Primary voters on Tuesday picked a congressman backed by President Donald Trump to be the GOP nominee against Democratic Sen. Sherrod Brown, who faced no primary opposition in his bid for a third term.

“Ohio is a Trump state,” U.S. Rep. Jim Renacci told supporters. “Ohio is going to move forward with the Trump agenda, and Ohio is going to get anybody who is an obstacle, including Sen. Brown, out of the way.”

In the race to succeed term-limited GOP Gov. John Kasich, voters set up a fall contest between Republican Attorney General Mike DeWine and Democrat Richard Cordray. Both DeWine and Cordray won spirited primaries with at least 60 percent of the vote each.

DeWine’s victory came after a hard-hitting primary campaign in which Lt. Gov. Mary Taylor called him a “phony conservative” and he called her unqualified.

Trump, who scored a decisive victory in Ohio over Hillary Clinton in 2016 after Barack Obama carried the state twice, sent a congratulatory Tweet on Wednesday for DeWine. He said DeWine will be “a great governor with a heavy focus” on health care and jobs, dismissing Cordray as a “Socialist opponent” who was “a big failure in his last job.”

Cordray, who served as the federal consumer watchdog under President Obama, handily defeated former U.S. Rep. Dennis Kucinich, who ran to his left on an anti-gun, pro-environment platform to finish a distant second in a six-candidate field. Cordray was backed by Massachusetts Sen. Elizabeth Warren, a frequent Trump target.

Cordray pledged Tuesday night to focus the race on “kitchen-table issues.” It won’t be his first match against DeWine, who unseated him as state attorney general in 2010.

In the GOP Senate race, Renacci emerged victorious with 47 percent of the vote. He urged Republicans to unite after a five-way primary that saw investment banker Mike Gibbons sue Renacci for allegedly defamatory campaign statements including that Gibbons was anti-Trump. Gibbons raised funds for Trump’s presidential campaign.
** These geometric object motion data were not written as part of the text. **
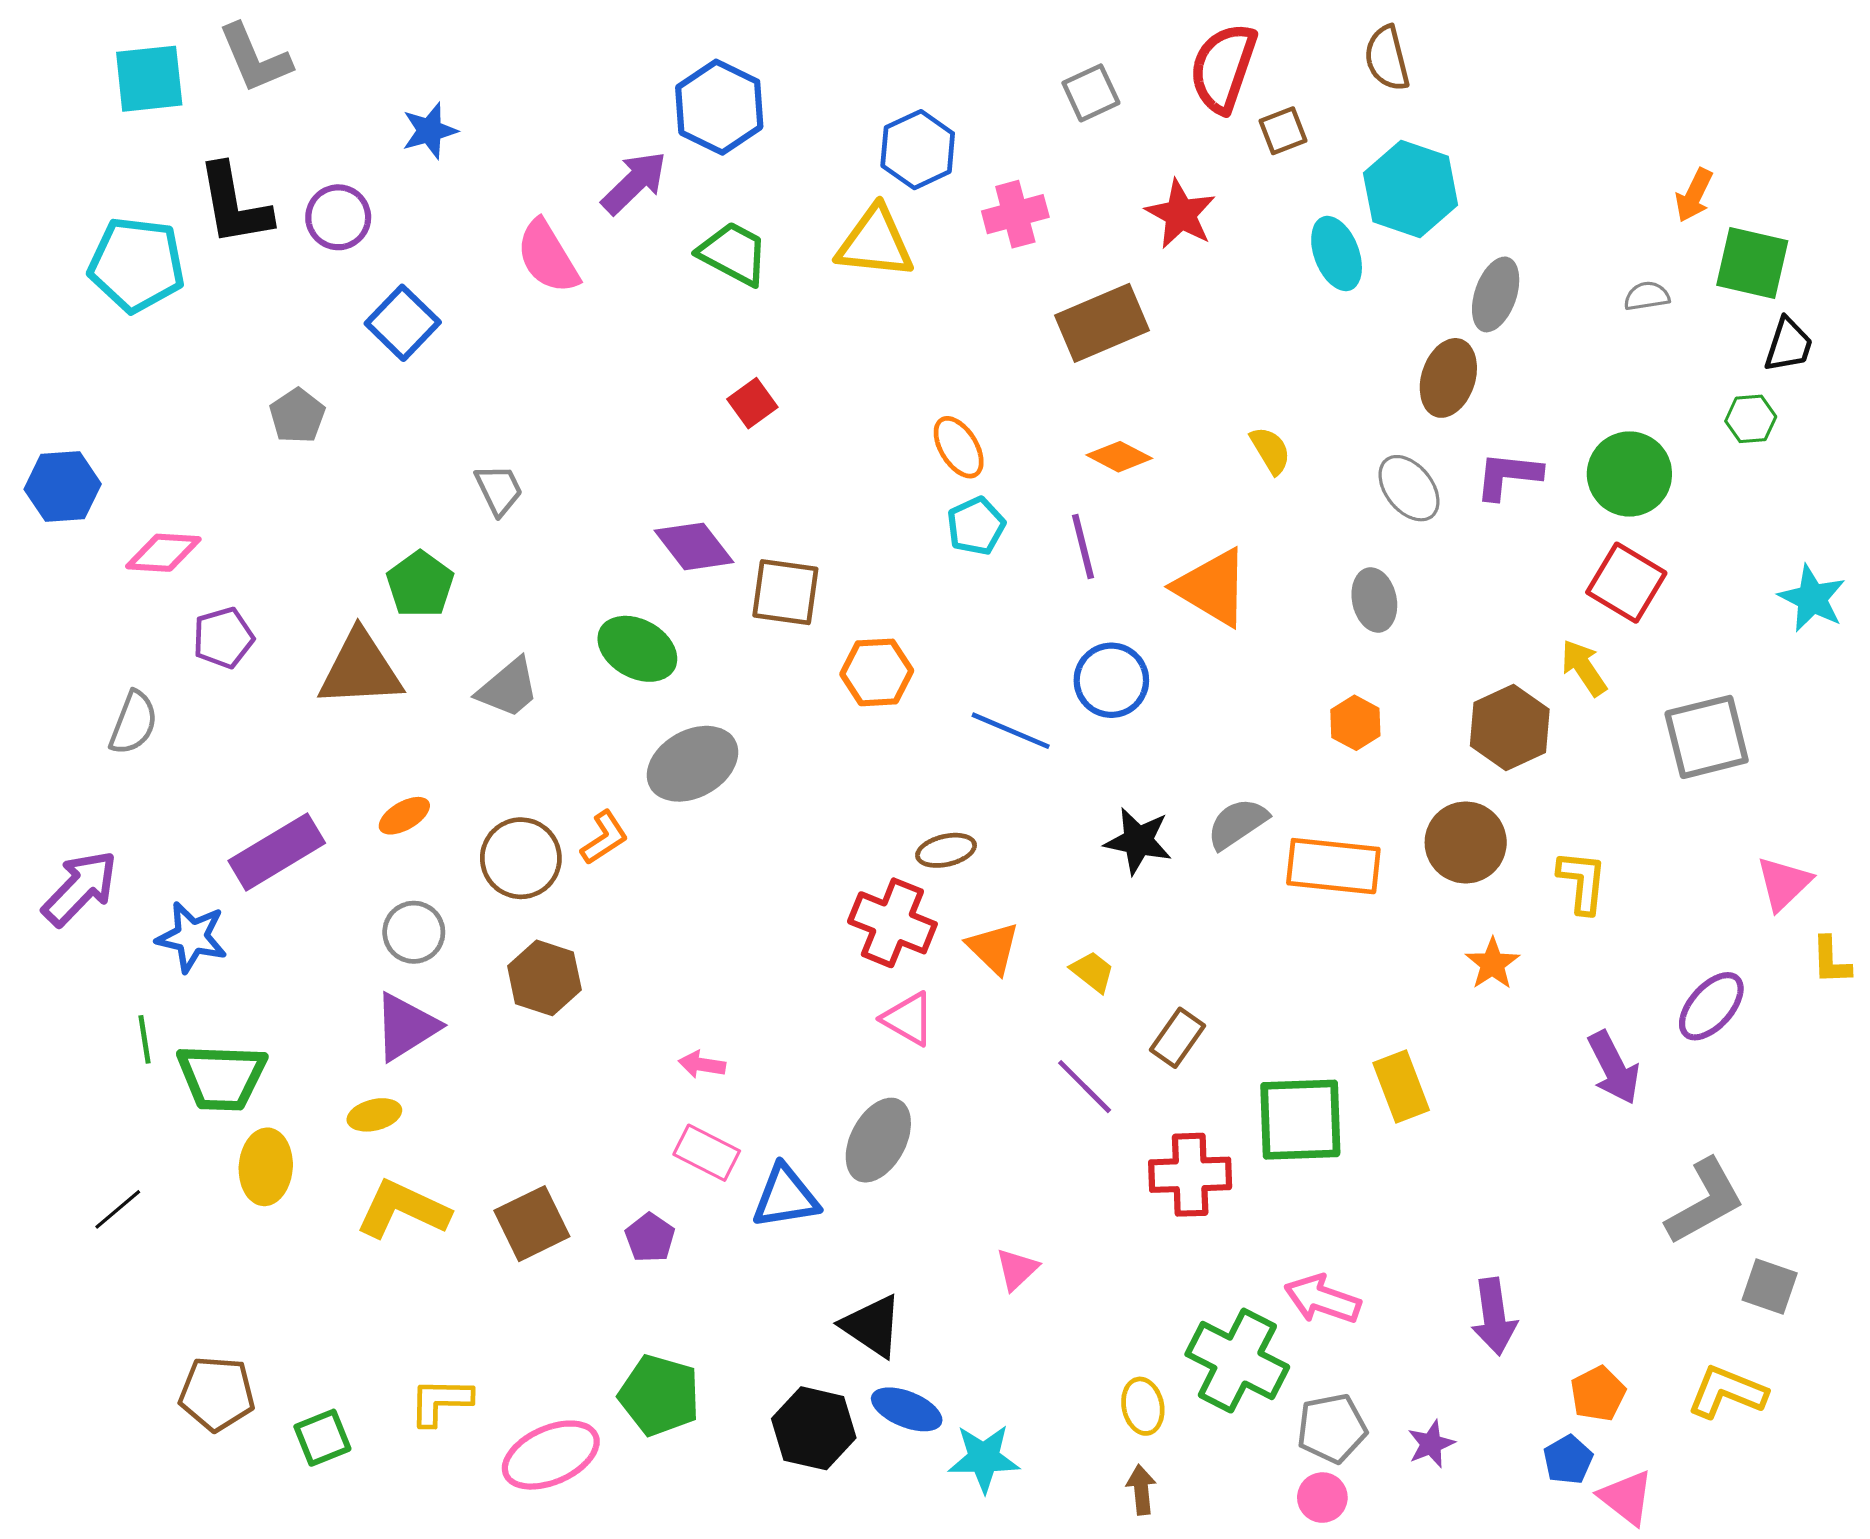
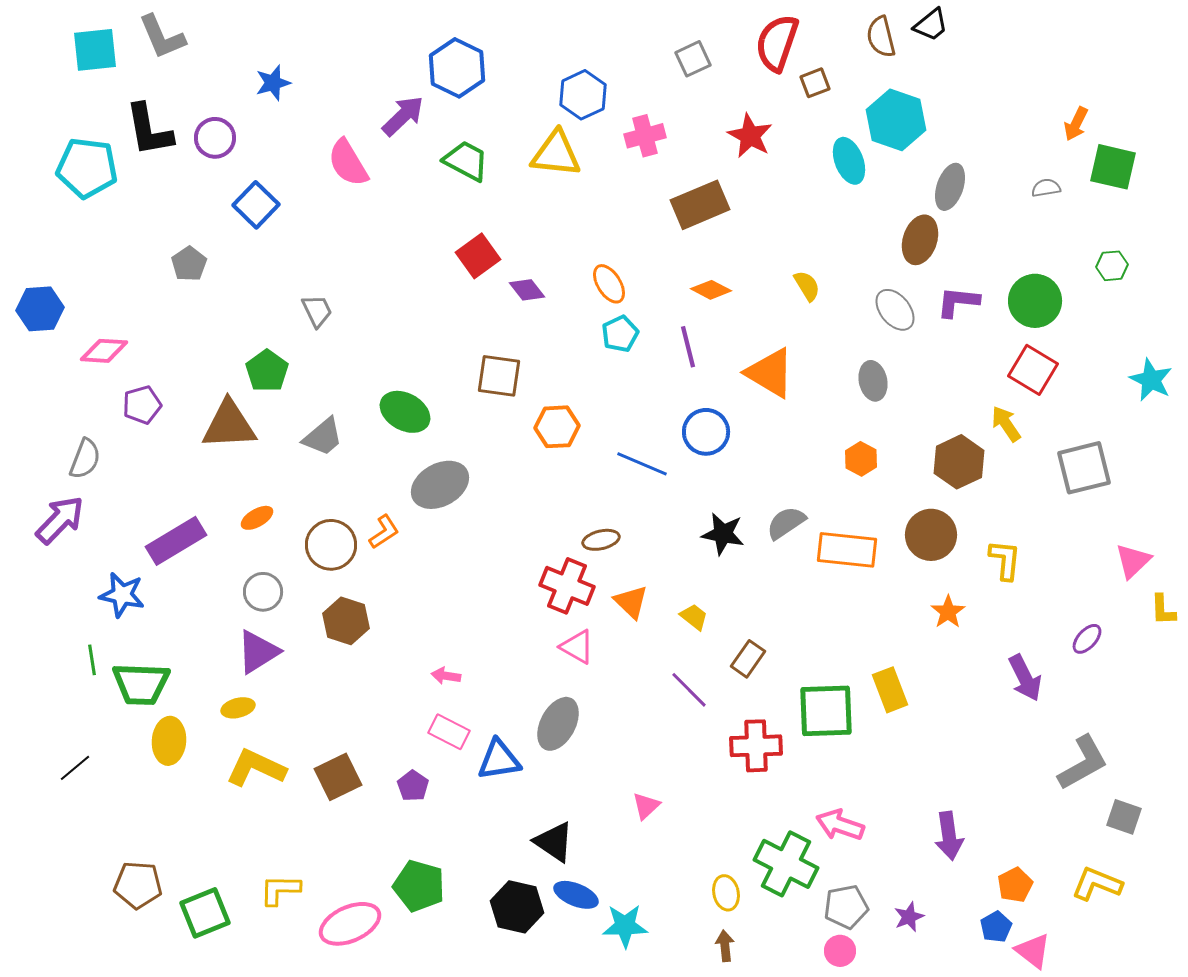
black trapezoid: (1788, 345) -> (931, 25), moved, turned 33
red square: (752, 403) -> (478, 256), size x1.4
purple diamond: (694, 546) -> (527, 290), moved, size x0.7
purple arrow: (80, 888) -> (60, 520), moved
purple ellipse: (1711, 1006) -> (1087, 639), size x0.7
green square: (322, 1438) -> (205, 913), size x1.4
Brown, the Democratic incumbent, has long been tough on trade, and he praised Trump’s moves this year to raise tariffs on steel and aluminum imports. His career in Ohio politics spans more than four decades.

Ohioans also overwhelmingly approved a measure to reform congressional redistricting.
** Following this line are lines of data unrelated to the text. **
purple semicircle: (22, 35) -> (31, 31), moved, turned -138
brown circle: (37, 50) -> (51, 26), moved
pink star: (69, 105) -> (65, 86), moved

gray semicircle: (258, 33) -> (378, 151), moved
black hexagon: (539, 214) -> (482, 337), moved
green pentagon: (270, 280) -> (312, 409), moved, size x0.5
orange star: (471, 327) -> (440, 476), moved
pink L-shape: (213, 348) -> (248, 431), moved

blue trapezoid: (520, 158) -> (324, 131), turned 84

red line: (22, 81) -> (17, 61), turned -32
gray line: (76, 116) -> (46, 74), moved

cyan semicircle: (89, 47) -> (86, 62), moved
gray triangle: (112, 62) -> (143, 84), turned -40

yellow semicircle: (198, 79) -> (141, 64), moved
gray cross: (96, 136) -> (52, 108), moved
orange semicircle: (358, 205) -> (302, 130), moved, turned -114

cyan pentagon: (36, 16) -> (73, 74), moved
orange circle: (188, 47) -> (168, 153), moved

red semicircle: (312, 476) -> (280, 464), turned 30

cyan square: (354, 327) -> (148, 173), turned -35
The new rules, which will take effect with 2021 maps, were modeled after new map-making rules for Ohio legislative districts that voters strongly supported in 2016. So-called Issue 1 won 75 percent of the statewide vote.

Aimed at curbing partisan gerrymandering, the rules will limit how counties are split into multiple districts and will require more support from the minority party to put a 10-year map in place. If lawmakers can’t agree, an existing bipartisan commission will take over. If that fails, the majority party can pass a shorter-term map.
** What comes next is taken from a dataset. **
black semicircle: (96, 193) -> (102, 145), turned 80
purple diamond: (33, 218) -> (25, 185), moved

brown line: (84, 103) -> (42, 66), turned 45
Four-term Republican state Rep. Robert Sprague, of Findlay, won the GOP primary for state treasurer over former Ashtabula County Auditor Sandra O’Brien. He and former University of Cincinnati board chairman Rob Richardson Jr., a Democrat, will face off in November for the seat held by term-limited GOP Treasurer Josh Mandel.

Franklin County Recorder Danny O’Connor won a crowded Democratic primary for the central Ohio congressional seat formerly held by Republican Pat Tiberi, while state Sen. Troy Balderson won the crowded Republican primary.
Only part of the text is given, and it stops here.